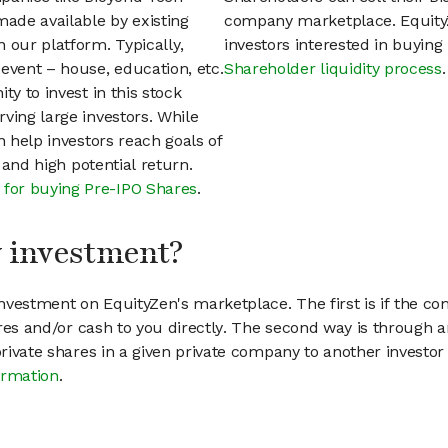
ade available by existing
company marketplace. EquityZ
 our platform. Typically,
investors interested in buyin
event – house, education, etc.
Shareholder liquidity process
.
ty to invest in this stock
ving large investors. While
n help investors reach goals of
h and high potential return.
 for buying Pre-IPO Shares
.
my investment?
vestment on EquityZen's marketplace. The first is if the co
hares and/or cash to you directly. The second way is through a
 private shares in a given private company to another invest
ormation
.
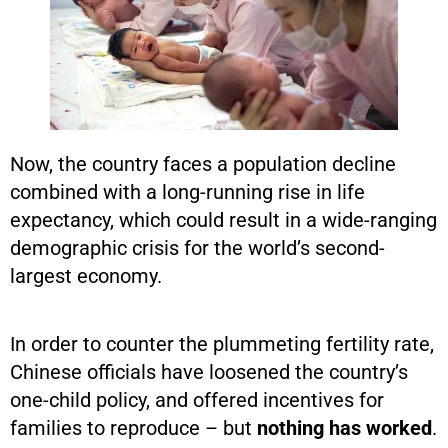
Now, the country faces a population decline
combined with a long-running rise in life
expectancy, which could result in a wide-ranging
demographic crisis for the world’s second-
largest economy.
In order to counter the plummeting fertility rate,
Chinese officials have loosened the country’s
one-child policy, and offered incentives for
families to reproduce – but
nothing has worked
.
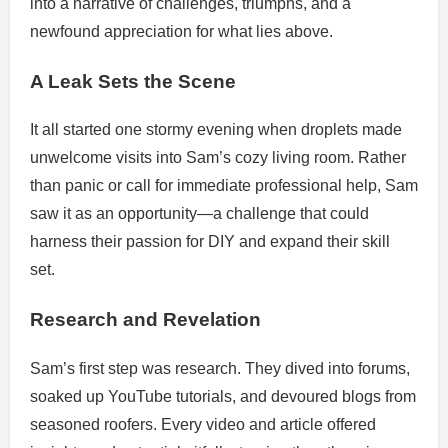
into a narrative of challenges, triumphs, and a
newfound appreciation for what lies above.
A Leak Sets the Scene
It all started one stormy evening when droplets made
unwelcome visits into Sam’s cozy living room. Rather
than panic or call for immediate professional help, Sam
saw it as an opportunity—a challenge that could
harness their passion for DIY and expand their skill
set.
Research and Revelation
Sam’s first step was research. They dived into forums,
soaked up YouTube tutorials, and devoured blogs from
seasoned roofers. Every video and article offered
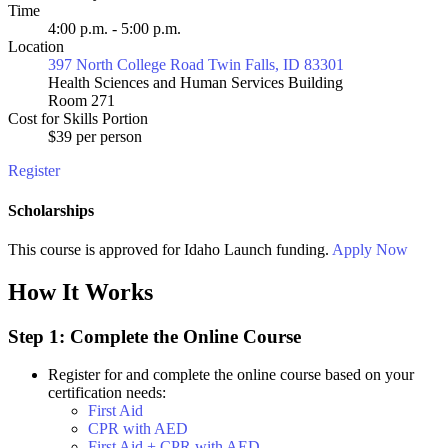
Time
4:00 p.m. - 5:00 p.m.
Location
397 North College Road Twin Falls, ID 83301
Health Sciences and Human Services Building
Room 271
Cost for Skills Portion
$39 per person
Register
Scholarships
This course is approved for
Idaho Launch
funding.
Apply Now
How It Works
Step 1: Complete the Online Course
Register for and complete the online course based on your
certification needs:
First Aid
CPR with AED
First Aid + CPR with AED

------------------------------------------------------------

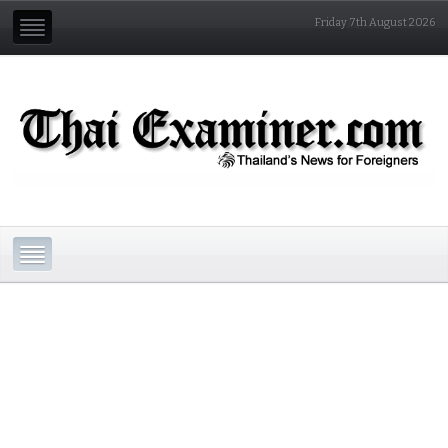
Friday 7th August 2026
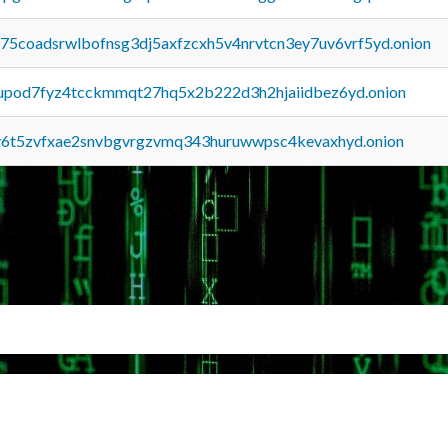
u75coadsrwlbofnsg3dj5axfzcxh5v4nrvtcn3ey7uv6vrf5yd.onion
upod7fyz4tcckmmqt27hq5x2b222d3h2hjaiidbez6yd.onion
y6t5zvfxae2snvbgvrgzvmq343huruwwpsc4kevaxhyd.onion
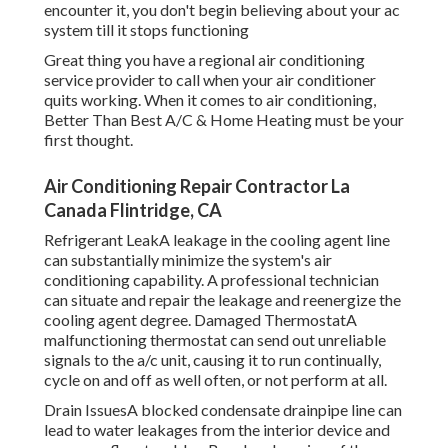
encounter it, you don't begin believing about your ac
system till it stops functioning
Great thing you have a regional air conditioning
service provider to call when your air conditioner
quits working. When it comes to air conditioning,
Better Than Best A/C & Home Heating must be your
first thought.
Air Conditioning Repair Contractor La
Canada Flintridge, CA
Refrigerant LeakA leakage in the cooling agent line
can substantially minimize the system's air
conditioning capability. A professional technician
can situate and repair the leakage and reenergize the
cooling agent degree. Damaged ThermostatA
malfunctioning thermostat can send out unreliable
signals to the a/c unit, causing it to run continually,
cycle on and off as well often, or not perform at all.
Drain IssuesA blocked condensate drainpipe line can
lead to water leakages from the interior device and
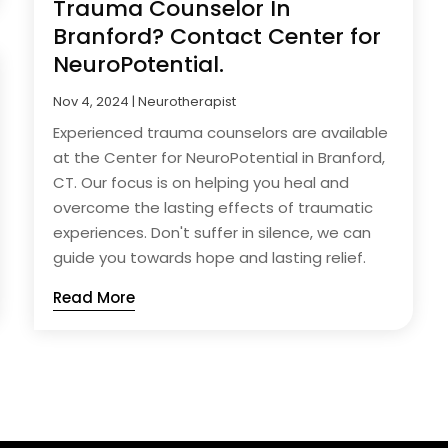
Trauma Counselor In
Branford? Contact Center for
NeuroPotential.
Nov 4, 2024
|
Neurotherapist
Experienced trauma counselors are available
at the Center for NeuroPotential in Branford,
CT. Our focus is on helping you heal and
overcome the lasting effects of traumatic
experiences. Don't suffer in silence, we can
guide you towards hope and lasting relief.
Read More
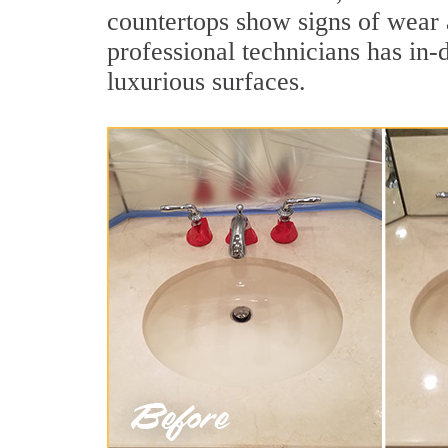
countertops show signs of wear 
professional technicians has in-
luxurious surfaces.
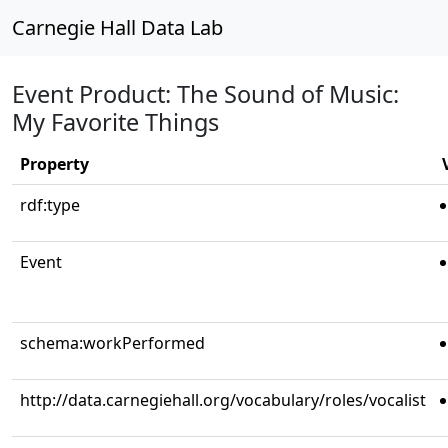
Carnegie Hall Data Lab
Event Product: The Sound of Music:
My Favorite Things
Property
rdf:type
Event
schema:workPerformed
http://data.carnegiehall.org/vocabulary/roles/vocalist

------------------------------------------------------------

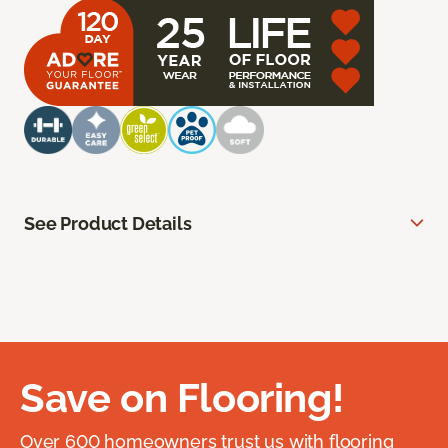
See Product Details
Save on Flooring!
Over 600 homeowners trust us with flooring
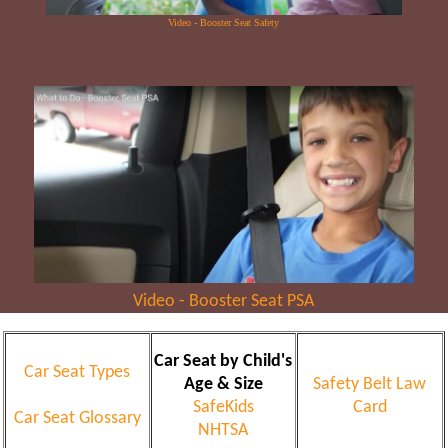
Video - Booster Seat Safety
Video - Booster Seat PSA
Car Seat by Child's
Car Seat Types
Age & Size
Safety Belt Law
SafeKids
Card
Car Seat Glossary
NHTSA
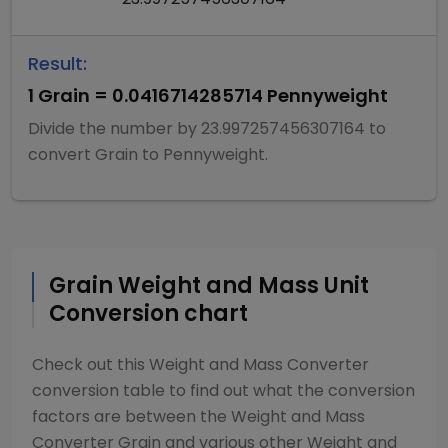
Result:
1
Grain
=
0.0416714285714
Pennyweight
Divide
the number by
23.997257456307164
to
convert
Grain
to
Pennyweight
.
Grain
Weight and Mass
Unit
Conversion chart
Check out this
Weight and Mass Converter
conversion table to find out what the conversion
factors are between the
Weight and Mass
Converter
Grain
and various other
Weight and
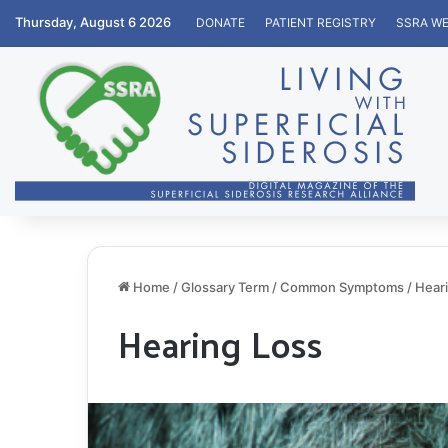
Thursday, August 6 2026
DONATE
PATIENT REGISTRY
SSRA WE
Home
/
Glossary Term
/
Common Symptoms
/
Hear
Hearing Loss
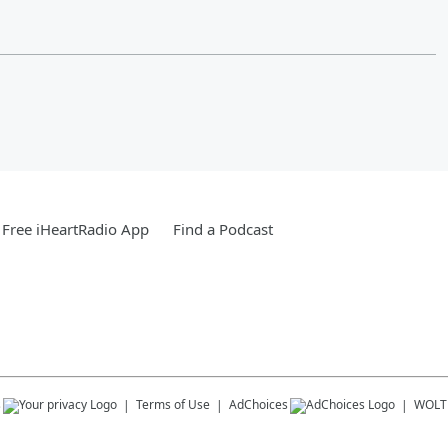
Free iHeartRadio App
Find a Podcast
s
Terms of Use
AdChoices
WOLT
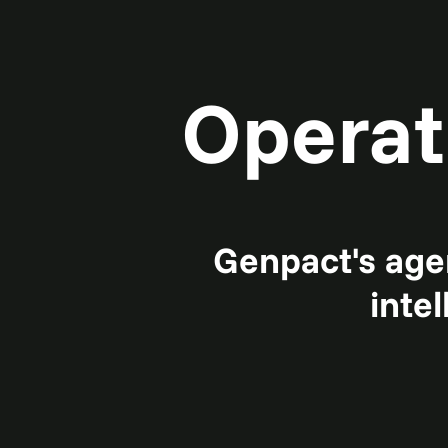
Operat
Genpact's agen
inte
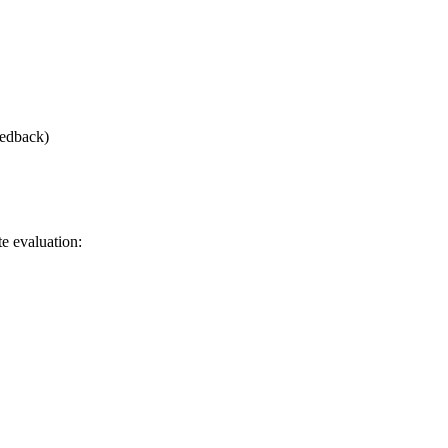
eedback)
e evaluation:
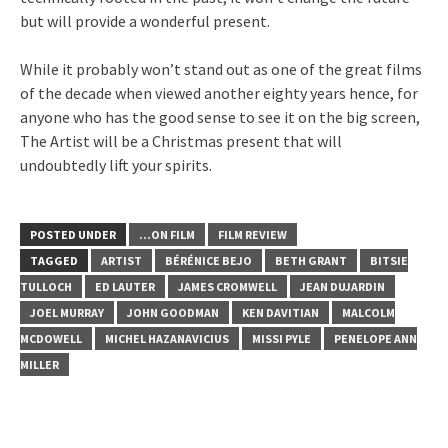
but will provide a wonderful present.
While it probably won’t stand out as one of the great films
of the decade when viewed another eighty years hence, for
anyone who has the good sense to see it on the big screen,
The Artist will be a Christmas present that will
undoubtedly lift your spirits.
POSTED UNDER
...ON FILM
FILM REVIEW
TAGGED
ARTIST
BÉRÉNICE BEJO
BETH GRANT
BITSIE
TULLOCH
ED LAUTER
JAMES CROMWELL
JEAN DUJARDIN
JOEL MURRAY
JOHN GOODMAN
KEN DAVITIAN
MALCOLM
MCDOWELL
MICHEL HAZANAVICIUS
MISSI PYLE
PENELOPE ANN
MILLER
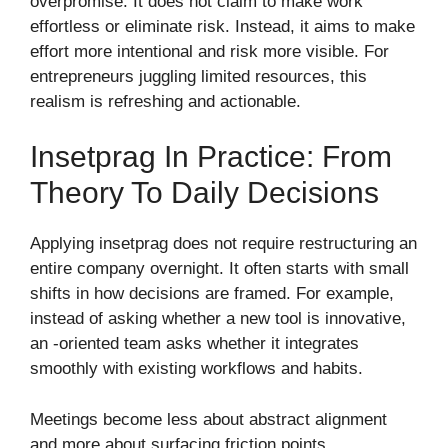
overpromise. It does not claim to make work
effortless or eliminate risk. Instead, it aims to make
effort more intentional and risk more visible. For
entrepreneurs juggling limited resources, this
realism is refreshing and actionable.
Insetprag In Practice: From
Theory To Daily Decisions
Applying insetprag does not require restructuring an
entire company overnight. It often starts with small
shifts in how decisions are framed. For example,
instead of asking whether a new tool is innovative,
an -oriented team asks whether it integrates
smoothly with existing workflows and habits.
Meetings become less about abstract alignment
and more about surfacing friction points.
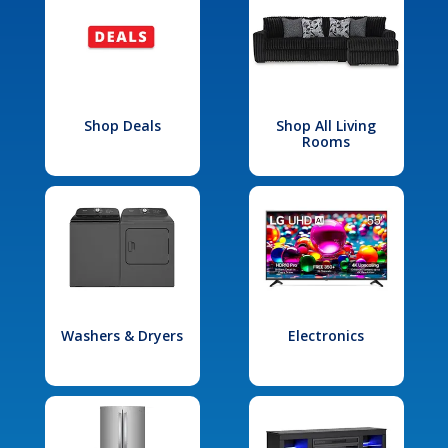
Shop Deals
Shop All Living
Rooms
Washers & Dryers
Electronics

------------------------------------------------------------

● PROBLEM TO SOLVE: For the string "lasting", go line by line through the material and copy every line that has it.

● WRITTEN SOLUTION:
overcome the lasting effects of traumatic
guide you towards hope and lasting relief.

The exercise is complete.